Cette ville aurait pu et même dû s’appeler tout simplement “MINA” car la mine de charbon était, depuis les années 1930, l’alpha et l’oméga de toute la vie de la localité et de ses environs. Tout appartenait aux CHARBONNAGES DU MAROC, tout absolument tout ..

De l’école aux bâtiments qui abritaient les services administratifs, de la piscine au centre culturel, avec bibliothèque et théâtre, des services sociaux et sanitaires, des logements les plus confortables au plus rudimentaires ….

Il faut dire que le charbon extrait était de bonne qualité, de l’anthracite, malgré des conditions d’exploitation très difficiles et il s’écoulait facilement. Ainsi les mineurs, dont une majorité venait de nos provinces du Sud, ces mêmes provinces qui fournissaient la main d’oeuvre aux mines françaises du Nord et de Lorraine, ont pu continuer l’extraction jusqu’à ne plus pouvoir tenir le cap de rentabilité.

Cet article de L’ÉCONOMISTE résume parfaitement les difficultés qu’a connues Jerrada et sa mine.

D’autres villes à travers le monde ont connu ce genre de destin : elles se comptent par dizaines, par centaines et elles sont situées dans les pays les plus riches de la planète et dans les zones les plus ruculées du monde.

JERRADA n’est pas une exception unique au monde : ce qui est exceptionnel, c’est peut-être la gestion administrative et politique de la situation.

Les élus, les syndicalistes et surement les agents de l’administration ont dû trouver dans le malheur de cette ville et ses habitants de quoi aliments leurs vilenie, leurs appétits et leurs ambitions.

Ailleurs, quand une mine est désaffectée, après épuisement des gisements, quelque en soit la nature, on la ferme et les habitants vont chercher à refaire leur vie ailleurs!

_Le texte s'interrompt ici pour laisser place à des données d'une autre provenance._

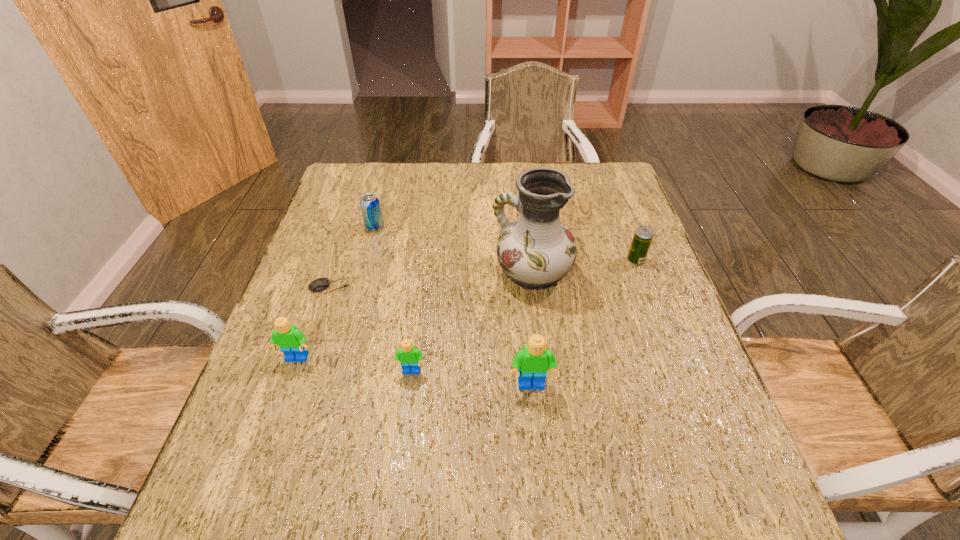 Image resolution: width=960 pixels, height=540 pixels. Find the location of `Lego that can be found as the second closest to the farther beer can`. Lego that can be found as the second closest to the farther beer can is located at coordinates (410, 357).

The height and width of the screenshot is (540, 960). I want to click on Lego that is the third closest to the right beer can, so click(292, 341).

Il ne faut pas aller au bout du monde pour constater ce phénomène tout à fait naturel.

En restant dans la région d’Oujada, rappelons que Touisit et Boubkerétaient deux petites localités très vivantes grâce aux mines de plomb et de zinc. Actuellement, elles sont bien loin de la sutuation florissante qu’elles connaissaient il y a quelques décennies.

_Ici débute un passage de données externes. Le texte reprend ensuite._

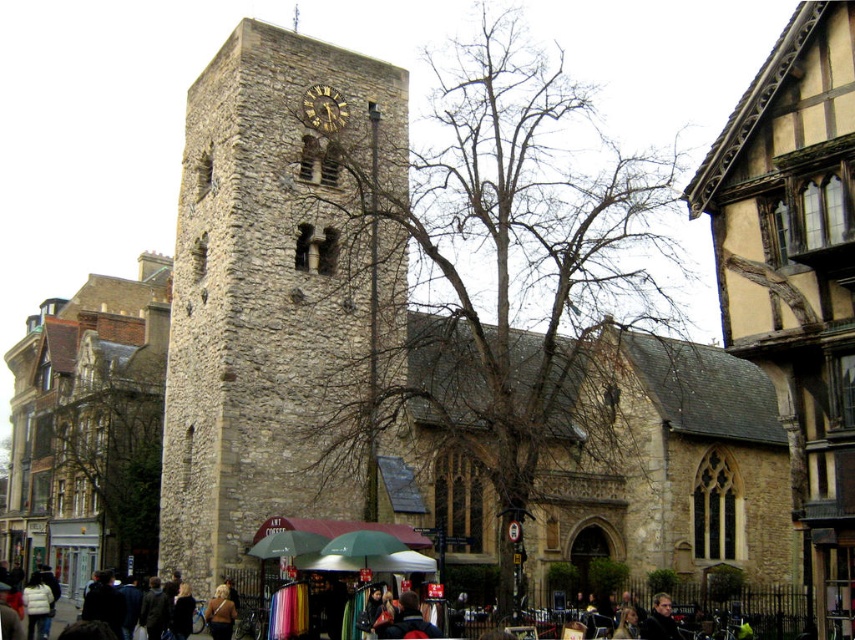 Between wooden half-timbered building at right and golden hair at lower center, which one appears on the right side from the viewer's perspective?

wooden half-timbered building at right is more to the right.

Based on the photo, does wooden half-timbered building at right lie behind golden hair at lower center?

No, it is not.

Identify the location of wooden half-timbered building at right. (797, 275).

Does stone tower at center appear on the left side of dark brown stone clock at center?

Yes, stone tower at center is to the left of dark brown stone clock at center.

Looking at this image, is stone tower at center smaller than dark brown stone clock at center?

No, stone tower at center is not smaller than dark brown stone clock at center.

Is point (75, 536) positioned before point (317, 125)?

No.

Locate an element on the screen. stone tower at center is located at coordinates (x=87, y=428).

Can you confirm if dark brown stone clock at center is positioned to the left of golden hair at lower center?

Incorrect, dark brown stone clock at center is not on the left side of golden hair at lower center.

Which is more to the right, dark brown stone clock at center or golden hair at lower center?

dark brown stone clock at center

Is point (334, 118) positioned before point (230, 605)?

No, (334, 118) is further to viewer.

Where is `dark brown stone clock at center`? This screenshot has height=640, width=855. dark brown stone clock at center is located at coordinates (323, 108).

Quelques centaines de kilomètres à l’ouest, dans la région de Nador, la localité d’Ouxen vivait à l’heure européenne quand la mine de fer était exploitée. Actuellement, on n’y trouve plus que des belles villas abandonnées!

Un simple clic sur Google pour rechercher : “villes abandonnées” , permet de lister un chapelet impressionnant de cités plus ou moins importantes, qui ont vu leur sort péricliter du fait de problèmes économiques ou de phénomènes naturels. La ruée vers l’or du XIXème siècle siècle a laissé mourir derrière elle bien des villes de plusiurs dizaines de milliers d’habitants. L’arrêt de l’exploitation de mines de charbon, de cuivre, d’argent a créé des villes fantômes un peu partout dans le monde.

JERRADA n’est donc pas une exception à ce phénomène prévisible.

Ce ne sont surement les manifestations ni encore moins les actes de violence qui y changeront quoi que soit : l’exploitation politique de la misère de la population ne peut mener qu’au chaos!

Et ceux qui préparent ce chaos savent très bien à quoi ils jouent et ce qu’ils veulent mais ne semblent pas en mesurer les conséquences!